Ten heroic facts about the incredible Harriet Tubman
Harriet Tubman is an American Hero. After escaping slavery in 1849, she returned to the South no less than 13 times to free her family and other enslaved people. What else is there to know about Harriet Tubman? Well, quite a bit actually.
In the You’re Dead to Me podcast, Greg Jenner is joined by historian Dr Michell Chresfield and comedian Desiree Burch to discuss her life and legacy...
1. Harriet Tubman was born on a plantation in Maryland
Born around 1820 to 1825, her birth name was Araminta Ross and her nickname was “Minty”.
2. Tubman was seriously injured at the age of 12
A plantation overseer threw an iron weight at an enslaved person but Harriet stepped into the path and the weight crushed her skull. This trauma left Harriet with lasting health problems including severe headaches and narcolepsy.
3. She followed the North Star to freedom
I looked at my hands to see if I was the same person now that I was free. There was such glory over everything, the sun came up like gold through the trees, and over the fields, and I felt like I was in heaven.Harriet Tubman
Tubman travelled 90 miles north in incredibly dangerous conditions to Pennsylvania using “Underground Railroad” networks and following the North Star by night. Describing crossing the border to Pennsylvania, she said: “I looked at my hands to see if I was the same person now that I was free.
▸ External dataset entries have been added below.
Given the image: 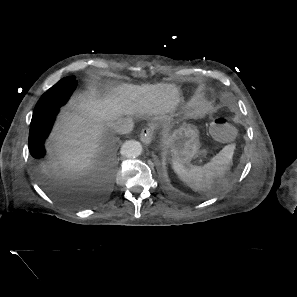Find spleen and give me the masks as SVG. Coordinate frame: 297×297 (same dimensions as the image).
<instances>
[{"instance_id":"3e777b00","label":"spleen","mask_w":297,"mask_h":297,"mask_svg":"<svg viewBox=\"0 0 297 297\" xmlns=\"http://www.w3.org/2000/svg\"><path fill=\"white\" fill-rule=\"evenodd\" d=\"M235 145L225 146L210 162L204 166L186 168L184 165L173 162V169L178 177L192 190L201 193L217 191L226 181L225 175L232 161Z\"/></svg>"}]
</instances>
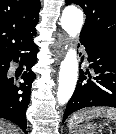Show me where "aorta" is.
I'll list each match as a JSON object with an SVG mask.
<instances>
[{"mask_svg":"<svg viewBox=\"0 0 116 134\" xmlns=\"http://www.w3.org/2000/svg\"><path fill=\"white\" fill-rule=\"evenodd\" d=\"M83 25V12L75 6L64 9L61 26L71 38H76ZM78 78L77 52L70 48L60 65L57 100L60 105L66 104L71 98Z\"/></svg>","mask_w":116,"mask_h":134,"instance_id":"aorta-1","label":"aorta"}]
</instances>
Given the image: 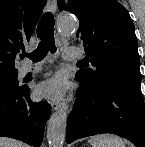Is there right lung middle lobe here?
Segmentation results:
<instances>
[{"label": "right lung middle lobe", "instance_id": "1", "mask_svg": "<svg viewBox=\"0 0 145 147\" xmlns=\"http://www.w3.org/2000/svg\"><path fill=\"white\" fill-rule=\"evenodd\" d=\"M18 72L0 74V91L13 92L21 88L17 80Z\"/></svg>", "mask_w": 145, "mask_h": 147}]
</instances>
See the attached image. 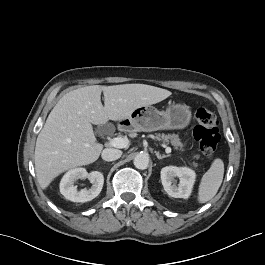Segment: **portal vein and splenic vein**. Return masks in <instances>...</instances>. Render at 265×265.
Wrapping results in <instances>:
<instances>
[{"label": "portal vein and splenic vein", "mask_w": 265, "mask_h": 265, "mask_svg": "<svg viewBox=\"0 0 265 265\" xmlns=\"http://www.w3.org/2000/svg\"><path fill=\"white\" fill-rule=\"evenodd\" d=\"M109 144L115 148H126L129 145V140L122 138V137H116V138L110 139ZM165 151L166 153H170L171 148L166 147Z\"/></svg>", "instance_id": "1"}]
</instances>
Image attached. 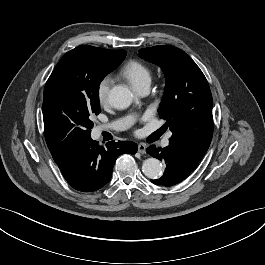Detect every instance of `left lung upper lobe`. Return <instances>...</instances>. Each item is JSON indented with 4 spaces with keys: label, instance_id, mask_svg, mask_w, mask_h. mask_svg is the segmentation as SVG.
<instances>
[{
    "label": "left lung upper lobe",
    "instance_id": "1",
    "mask_svg": "<svg viewBox=\"0 0 265 265\" xmlns=\"http://www.w3.org/2000/svg\"><path fill=\"white\" fill-rule=\"evenodd\" d=\"M139 56L163 69L166 87L158 113L172 132L169 146L196 167L213 136V101L204 74L189 55L170 45L140 49Z\"/></svg>",
    "mask_w": 265,
    "mask_h": 265
}]
</instances>
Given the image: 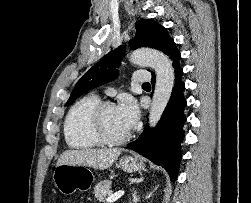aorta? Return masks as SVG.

There was such glory over everything, the sun came up like gold through the trees, and over the fields, and I felt like I was in heaven”.
4. The Underground Railroad was neither underground nor a railroad
The Underground Railroad was a network of safe houses, water networks, boat captains, and wagon drivers. Coordinators of the Underground Railroad were known as “conductors” and people who used the Underground Railroad to escape slavery were called “passengers”.
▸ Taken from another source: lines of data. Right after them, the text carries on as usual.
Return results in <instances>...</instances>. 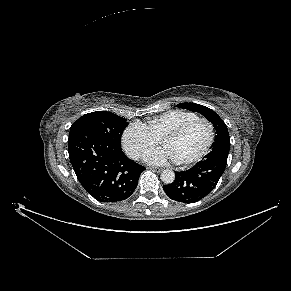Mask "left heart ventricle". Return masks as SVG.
<instances>
[{"instance_id":"left-heart-ventricle-1","label":"left heart ventricle","mask_w":291,"mask_h":291,"mask_svg":"<svg viewBox=\"0 0 291 291\" xmlns=\"http://www.w3.org/2000/svg\"><path fill=\"white\" fill-rule=\"evenodd\" d=\"M208 127L199 123L178 138L168 139L163 145L169 148L177 161H186L195 157L208 140Z\"/></svg>"}]
</instances>
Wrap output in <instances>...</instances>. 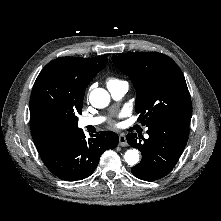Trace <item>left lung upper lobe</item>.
Listing matches in <instances>:
<instances>
[{
	"mask_svg": "<svg viewBox=\"0 0 221 221\" xmlns=\"http://www.w3.org/2000/svg\"><path fill=\"white\" fill-rule=\"evenodd\" d=\"M117 69L128 75L136 89L138 121L146 126L161 121L190 124L192 104L178 65L157 52L112 56Z\"/></svg>",
	"mask_w": 221,
	"mask_h": 221,
	"instance_id": "1",
	"label": "left lung upper lobe"
}]
</instances>
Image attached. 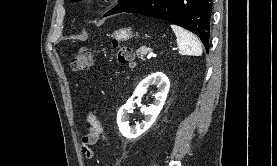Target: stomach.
Listing matches in <instances>:
<instances>
[{
    "mask_svg": "<svg viewBox=\"0 0 277 166\" xmlns=\"http://www.w3.org/2000/svg\"><path fill=\"white\" fill-rule=\"evenodd\" d=\"M114 37L119 41H128L133 37V33L128 28H122L114 32Z\"/></svg>",
    "mask_w": 277,
    "mask_h": 166,
    "instance_id": "1",
    "label": "stomach"
}]
</instances>
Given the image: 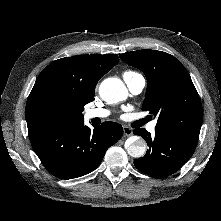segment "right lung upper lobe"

5. Tubman was nicknamed “Black Moses”
Despite finding work as a free woman, Tubman travelled back to the South at least 13 times to free more enslaved people. This earned her the nickname “Black Moses”. As a conductor on the Underground Railroad it is estimated that Tubman freed around 70 enslaved people.
6. Harriet Tubman was a nurse during the American Civil War
Tubman’s excellent knowledge of flora in Maryland meant she was able to successfully treat dysentery which, at the time, killed thousands of soldiers.
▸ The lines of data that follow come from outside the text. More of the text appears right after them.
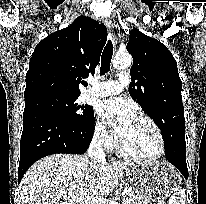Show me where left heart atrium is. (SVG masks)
Returning a JSON list of instances; mask_svg holds the SVG:
<instances>
[{
  "label": "left heart atrium",
  "mask_w": 206,
  "mask_h": 204,
  "mask_svg": "<svg viewBox=\"0 0 206 204\" xmlns=\"http://www.w3.org/2000/svg\"><path fill=\"white\" fill-rule=\"evenodd\" d=\"M98 113L115 128L120 136L125 133L134 117L131 106L120 98L108 99L100 103Z\"/></svg>",
  "instance_id": "1"
}]
</instances>
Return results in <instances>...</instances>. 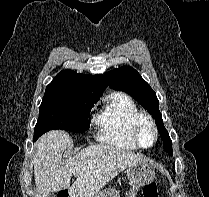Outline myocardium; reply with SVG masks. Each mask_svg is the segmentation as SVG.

7. She was the first woman in US history to plan and lead a military raid
Tubman was a valuable military asset for the Union Army during The American Civil War. She went behind enemy lines to lay the foundations for a plantation raid along the Combahee River. It is estimated that roughly 700 enslaved people were freed in South Carolina as a result of this attack.
8. Tubman bit down on a bullet during brain surgery
Harriet’s childhood head injury continued to cause her pain throughout her life. To address what she described as “buzzing” in her head, she underwent brain surgery in the late 1890s. Instead of accepting anaesthesia, she reportedly chewed a bullet during her surgery after seeing soldiers do this during amputations.
9. Harriet was an outspoken champion of women’s suffrage
She worked alongside many other activists including Susan B. Anthony and Emily Howland.
10. Harriet Tubman died on 10 March, 1913 at the Harriet Tubman Home for the Aged
Tubman’s last words were, “I go away to prepare a place for you”. She was buried with military honours in Fort Hill Cemetery in New York.